The production of crops requiring pollination has increased fourfold, while the number of crops that do not rely on pollinators has doubled. Farmers that grow pollinator-dependant crops in areas where wild bee numbers are insufficient for pollination rely on managed bees to prevent losses in crop yield and quality. This means that bees and hives must be transported to farms to help with pollination.
In the US, over two million colonies in travelling hives cross the continent every year. A single truckload can carry more than 20 million bees. While it serves crop farmers, this tradition also has a negative impact on bee health as the prolonged confinement and temperature fluctuations inside the hives can be stressful to bees. It further contributes to increased susceptibility to disease. Not only does stress lead to a weaker immune system, but the bees are exposed to foreign pests and diseases. Longer periods of confinement also have negative sanitary effects. It is common for mortality rates to increase by up to 10% following colony transportation.
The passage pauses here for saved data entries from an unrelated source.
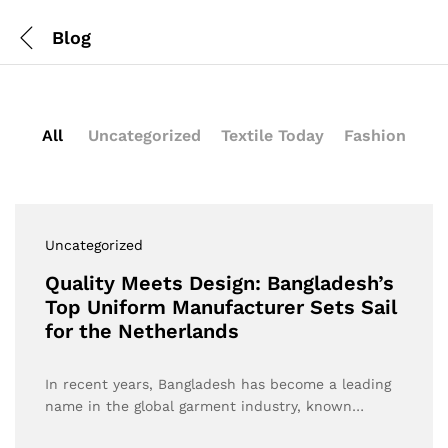
Blog
All
Uncategorized
Textile Today
Fashion
Uncategorized
Quality Meets Design: Bangladesh’s
Top Uniform Manufacturer Sets Sail
for the Netherlands
In recent years, Bangladesh has become a leading
name in the global garment industry, known…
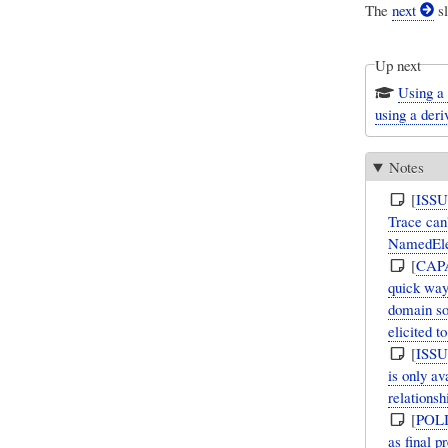
The
next
sl
Up next
Using a
using a deri
Notes
[
ISS
Trace can'
NamedEle
[
CAP
quick way
domain so
elicited t
[
ISS
is only a
relations
[
POL
as final 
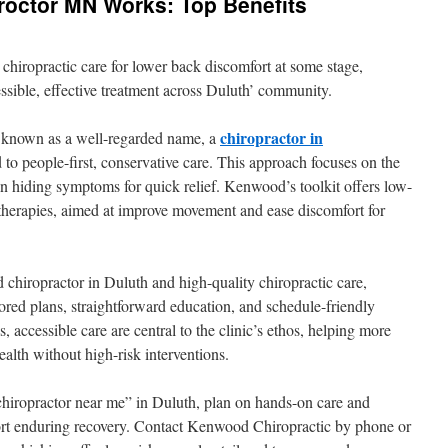
roctor MN Works: Top Benefits
r chiropractic care for lower back discomfort at some stage,
essible, effective treatment across Duluth’ community.
chiropractor in
 known as a well-regarded name, a
 to people-first, conservative care. This approach focuses on the
an hiding symptoms for quick relief. Kenwood’s toolkit offers low-
therapies, aimed at improve movement and ease discomfort for
chiropractor in Duluth and high-quality chiropractic care,
red plans, straightforward education, and schedule-friendly
 accessible care are central to the clinic’s ethos, helping more
ealth without high-risk interventions.
“chiropractor near me” in Duluth, plan on hands-on care and
port enduring recovery. Contact Kenwood Chiropractic by phone or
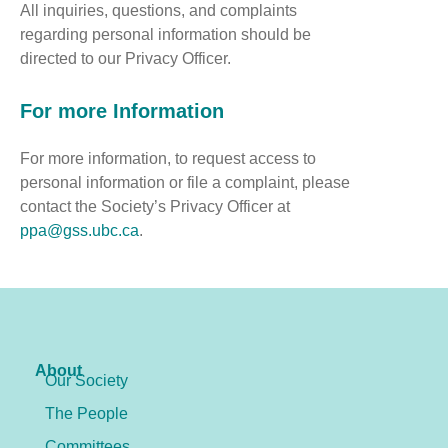
All inquiries, questions, and complaints
regarding personal information should be
directed to our Privacy Officer.
For more Information
For more information, to request access to
personal information or file a complaint, please
contact the Society’s Privacy Officer at
ppa@gss.ubc.ca
.
About
Our Society
The People
Committees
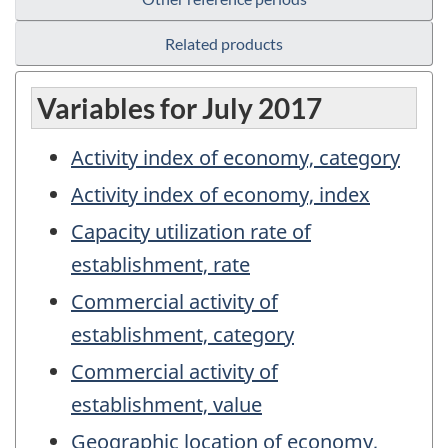
Related products
Variables for July 2017
Activity index of economy, category
Activity index of economy, index
Capacity utilization rate of
establishment, rate
Commercial activity of
establishment, category
Commercial activity of
establishment, value
Geographic location of economy,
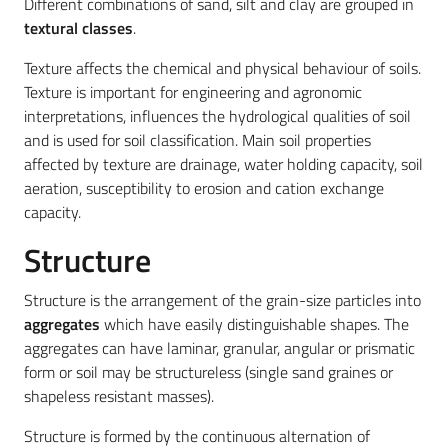
Different combinations of sand, silt and clay are grouped in
textural classes
.
Texture affects the chemical and physical behaviour of soils.
Texture is important for engineering and agronomic
interpretations, influences the hydrological qualities of soil
and is used for soil classification. Main soil properties
affected by texture are drainage, water holding capacity, soil
aeration, susceptibility to erosion and cation exchange
capacity.
Structure
Structure is the arrangement of the grain-size particles into
aggregates
which have easily distinguishable shapes. The
aggregates can have laminar, granular, angular or prismatic
form or soil may be structureless (single sand graines or
shapeless resistant masses).
Structure is formed by the continuous alternation of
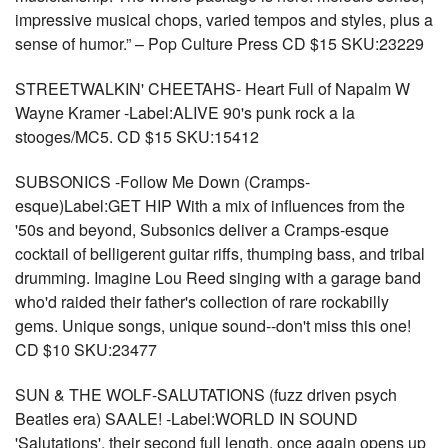
impressive musical chops, varied tempos and styles, plus a
sense of humor.” – Pop Culture Press CD $15 SKU:23229
STREETWALKIN' CHEETAHS- Heart Full of Napalm W
Wayne Kramer -Label:ALIVE 90's punk rock a la
stooges/MC5. CD $15 SKU:15412
SUBSONICS -Follow Me Down (Cramps-
esque)Label:GET HIP With a mix of influences from the
'50s and beyond, Subsonics deliver a Cramps-esque
cocktail of belligerent guitar riffs, thumping bass, and tribal
drumming. Imagine Lou Reed singing with a garage band
who'd raided their father's collection of rare rockabilly
gems. Unique songs, unique sound--don't miss this one!
CD $10 SKU:23477
SUN & THE WOLF-SALUTATIONS (fuzz driven psych
Beatles era) SAALE! -Label:WORLD IN SOUND
'Salutations', their second full length, once again opens up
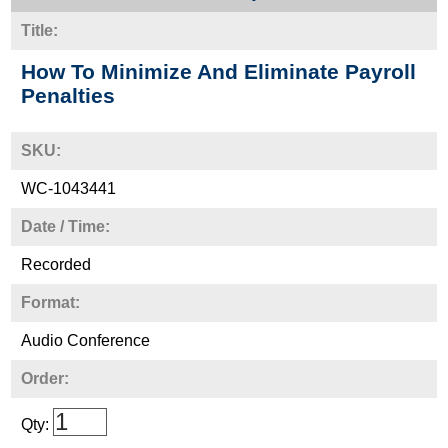
Title:
How To Minimize And Eliminate Payroll
Penalties
SKU:
WC-1043441
Date / Time:
Recorded
Format:
Audio Conference
Order:
Qty:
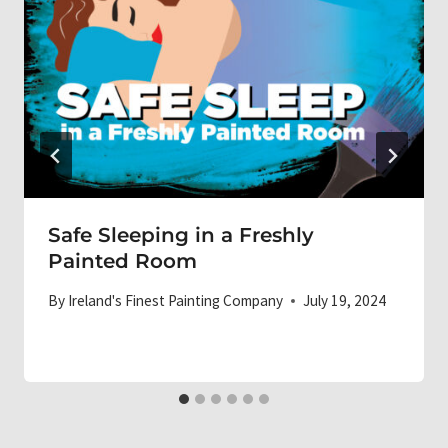
Safe Sleeping in a Freshly
Painted Room
By
Ireland's Finest Painting Company
July 19, 2024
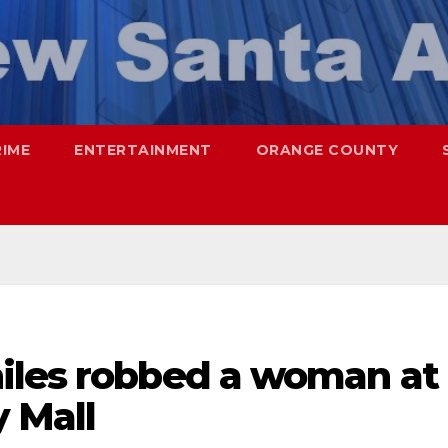
RIME
ENTERTAINMENT
ORANGE COUNTY
iles robbed a woman at
 Mall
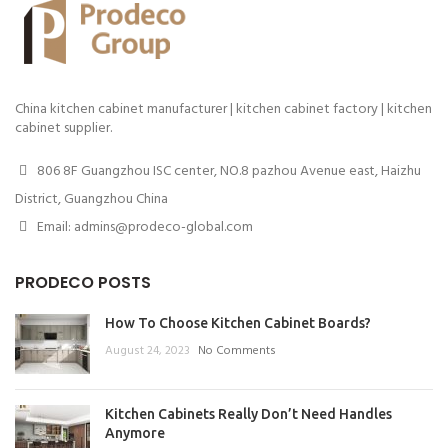
China kitchen cabinet manufacturer | kitchen cabinet factory | kitchen
cabinet supplier.
806 8F Guangzhou ISC center, NO.8 pazhou Avenue east, Haizhu
District, Guangzhou China
Email: admins@prodeco-global.com
PRODECO POSTS
How To Choose Kitchen Cabinet Boards?
August 24, 2023
No Comments
Kitchen Cabinets Really Don’t Need Handles
Anymore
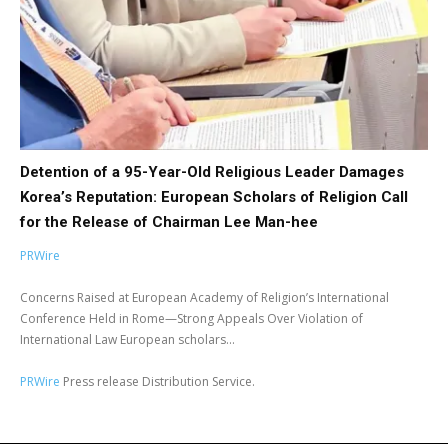
Detention of a 95-Year-Old Religious Leader Damages
Korea’s Reputation: European Scholars of Religion Call
for the Release of Chairman Lee Man-hee
PRWire
Concerns Raised at European Academy of Religion’s International
Conference Held in Rome—Strong Appeals Over Violation of
International Law European scholars...
PRWire
Press release Distribution Service.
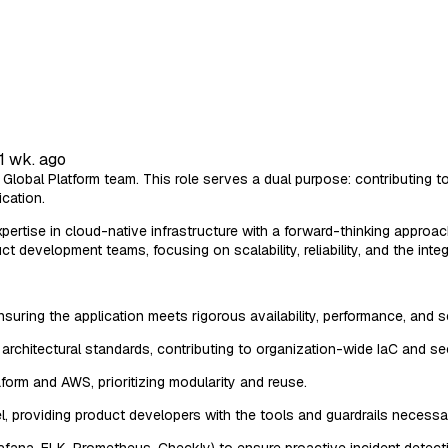
1 wk. ago
Global Platform team. This role serves a dual purpose: contributing t
cation.
pertise in cloud-native infrastructure with a forward-thinking approa
 development teams, focusing on scalability, reliability, and the int
nsuring the application meets rigorous availability, performance, and 
architectural standards, contributing to organization-wide IaC and secu
aform and AWS, prioritizing modularity and reuse.
l, providing product developers with the tools and guardrails neces
rafana, ELK, Prometheus, Checkly) to ensure proactive incident detect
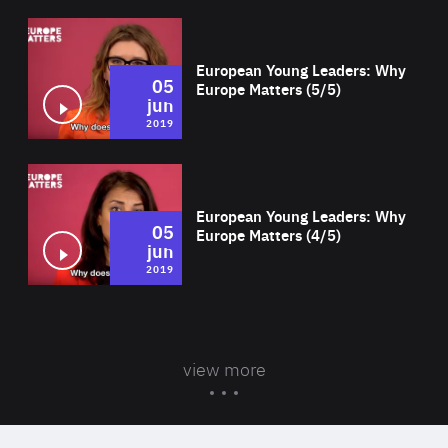
Wat
European Young Leaders: Why
05
Europe Matters (5/5)
jun
2019
Wat
European Young Leaders: Why
05
Europe Matters (4/5)
jun
2019
view more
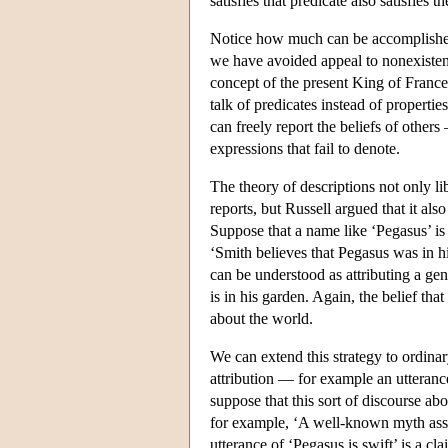
satisfies that predicate also satisfies t
Notice how much can be accomplished 
we have avoided appeal to nonexistent
concept of the present King of France
talk of predicates instead of properti
can freely report the beliefs of others
expressions that fail to denote.
The theory of descriptions not only li
reports, but Russell argued that it al
Suppose that a name like ‘Pegasus’ is r
‘Smith believes that Pegasus was in his
can be understood as attributing a gen
is in his garden. Again, the belief that 
about the world.
We can extend this strategy to ordinar
attribution — for example an utteran
suppose that this sort of discourse a
for example, ‘A well-known myth asser
utterance of ‘Pegasus is swift’ is a cl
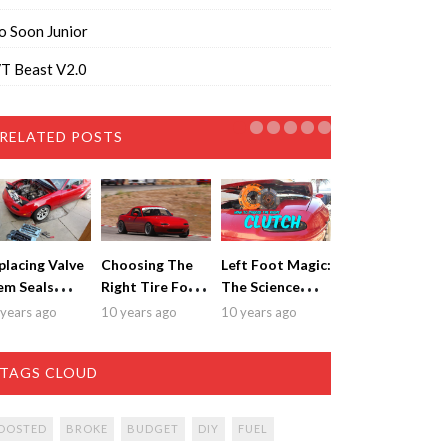
o Soon Junior
T Beast V2.0
RELATED POSTS
placing Valve
Choosing The
Left Foot Magic:
em Seals
Right Tire For
The Science
thout
Your Miata
Behind
years ago
10 years ago
10 years ago
moving The
Choosing a
ad
Clutch
TAGS CLOUD
OOSTED
BROKE
BUDGET
DIY
FUEL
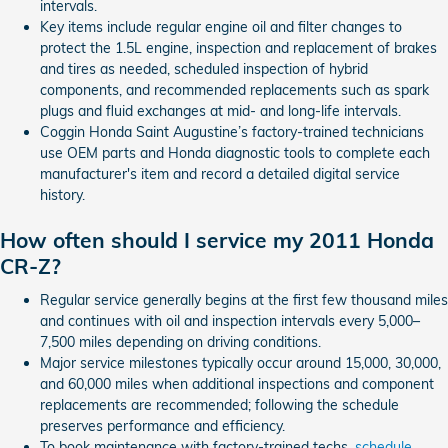
intervals.
Key items include regular engine oil and filter changes to
protect the 1.5L engine, inspection and replacement of brakes
and tires as needed, scheduled inspection of hybrid
components, and recommended replacements such as spark
plugs and fluid exchanges at mid- and long-life intervals.
Coggin Honda Saint Augustine’s factory-trained technicians
use OEM parts and Honda diagnostic tools to complete each
manufacturer's item and record a detailed digital service
history.
How often should I service my 2011 Honda
CR-Z?
Regular service generally begins at the first few thousand miles
and continues with oil and inspection intervals every 5,000–
7,500 miles depending on driving conditions.
Major service milestones typically occur around 15,000, 30,000,
and 60,000 miles when additional inspections and component
replacements are recommended; following the schedule
preserves performance and efficiency.
To book maintenance with factory-trained techs,
schedule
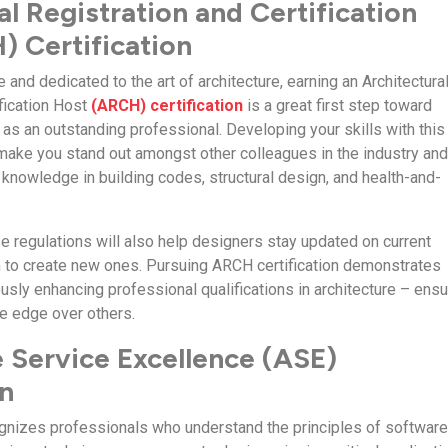
al Registration and Certification
 Certification
and dedicated to the art of architecture, earning an Architectura
ification Host
(ARCH) certification
is a great first step toward
s an outstanding professional. Developing your skills with this
p make you stand out amongst other colleagues in the industry an
l knowledge in building codes, structural design, and health-and-
se regulations will also help designers stay updated on current
 to create new ones. Pursuing ARCH certification demonstrates
usly enhancing professional qualifications in architecture – ensu
e edge over others.
 Service Excellence (ASE)
on
cognizes professionals who understand the principles of softwar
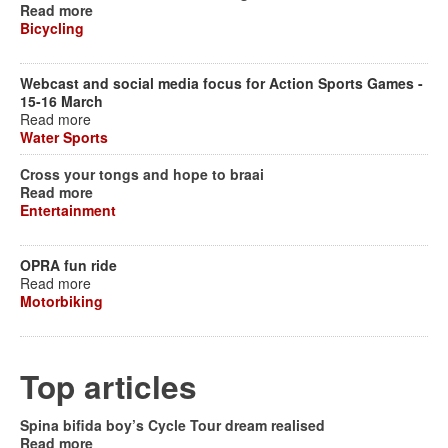
Read more
Bicycling
Webcast and social media focus for Action Sports Games -
15-16 March
Read more
Water Sports
Cross your tongs and hope to braai
Read more
Entertainment
OPRA fun ride
Read more
Motorbiking
Top articles
Spina bifida boy’s Cycle Tour dream realised
Read more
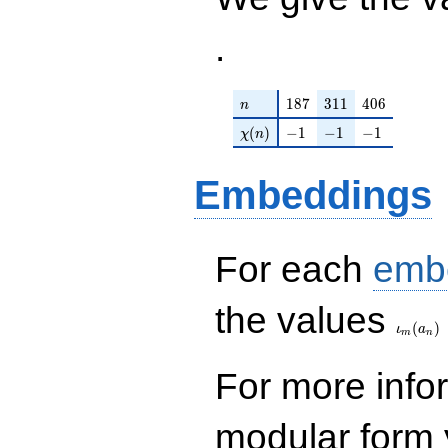
.
n
187
311
406
1
8
7
3
1
1
4
0
6
n
\chi(n)
-1
-1
-1
(
)
−
1
−
1
−
1
χ
n
Embeddings
For each
emb
\iota_
the values
(
)
ι
a
m
n
For more inf
modular form y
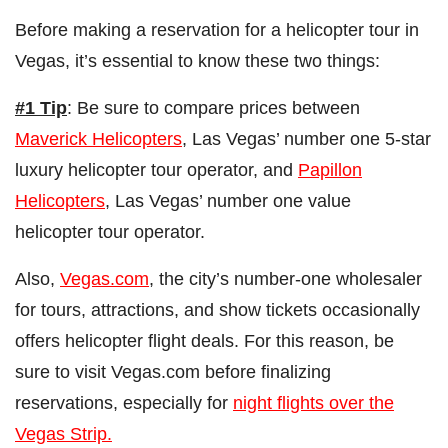
Before making a reservation for a helicopter tour in
Vegas, it’s essential to know these two things:
#1 Tip
: Be sure to compare prices between
Maverick Helicopters
, Las Vegas’ number one 5-star
luxury helicopter tour operator, and
Papillon
Helicopters
, Las Vegas’ number one value
helicopter tour operator.
Also,
Vegas.com
, the city’s number-one wholesaler
for tours, attractions, and show tickets occasionally
offers helicopter flight deals. For this reason, be
sure to visit Vegas.com before finalizing
reservations, especially for
night flights over the
Vegas Strip.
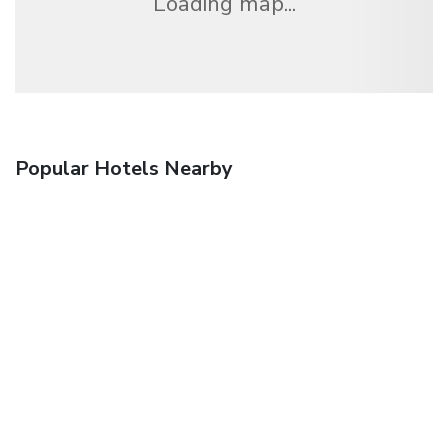
Loading map...
Popular Hotels Nearby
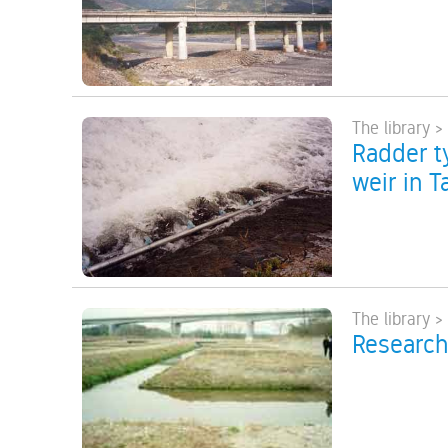
The library >
Radder ty
weir in T
The library >
Research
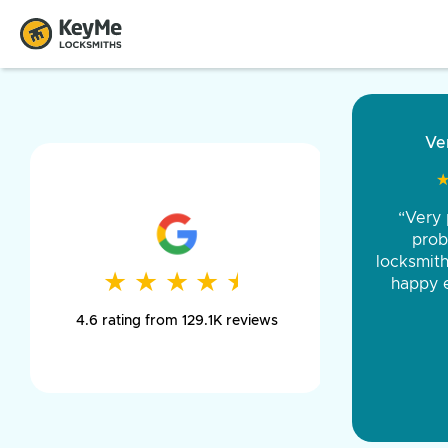
“Came ou
and was 
was pe
★
★
★
★
★
★
★
★
★
★
day long,
4.6 rating from 129.1K reviews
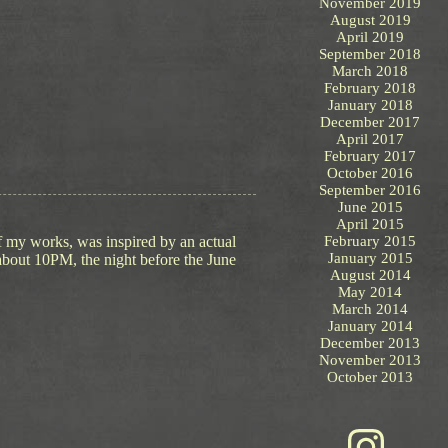
November 2019
August 2019
April 2019
September 2018
March 2018
February 2018
January 2018
December 2017
April 2017
February 2017
October 2016
September 2016
June 2015
April 2015
of my works, was inspired by an actual
February 2015
January 2015
 about 10PM, the night before the June
August 2014
May 2014
March 2014
January 2014
December 2013
November 2013
October 2013
Instagram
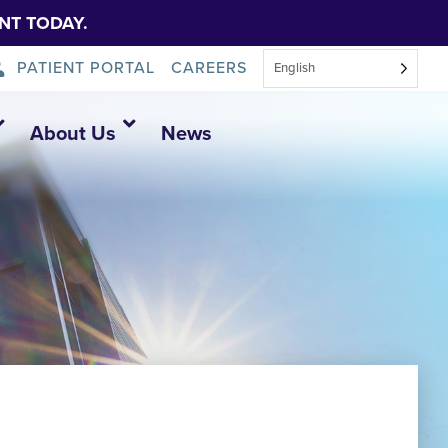
NT TODAY.
PATIENT PORTAL
CAREERS
English
About Us
News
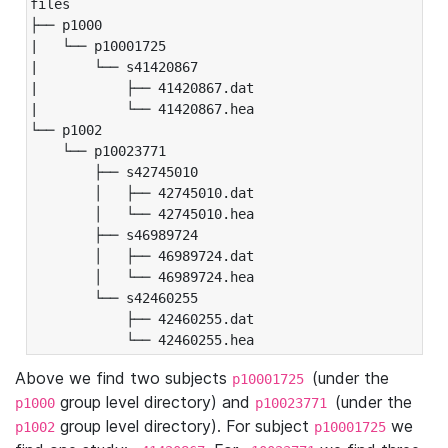
files

├── p1000

|   └── p10001725

|       └── s41420867

|           ├── 41420867.dat

|           └── 41420867.hea

└── p1002

    └── p10023771

        ├── s42745010

        │   ├── 42745010.dat

        │   └── 42745010.hea

        ├── s46989724

        │   ├── 46989724.dat

        │   └── 46989724.hea

        └── s42460255

            ├── 42460255.dat

            └── 42460255.hea
Above we find two subjects
(under the
p10001725
group level directory) and
(under the
p1000
p10023771
group level directory). For subject
we
p1002
p10001725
The South African situation
In 2017, role-players in the beekeeping industry published a report about the sustainability of the honeybee population and beekeeping in the Western Cape to determine if there will be enough bees to pollinate important crops as the agricultural industry continues to expand. For example, the current pollination needs required by the deciduous fruit industry is 65 000 pollination units; this will likely increase by at least 30 000 pollination units over the next decade due to new cultivars and general intensification of the agricultural landscape. Although the report centres around the bee industry in the Western Cape as most beekeepers are based in this province, the issues discussed apply to other areas as well.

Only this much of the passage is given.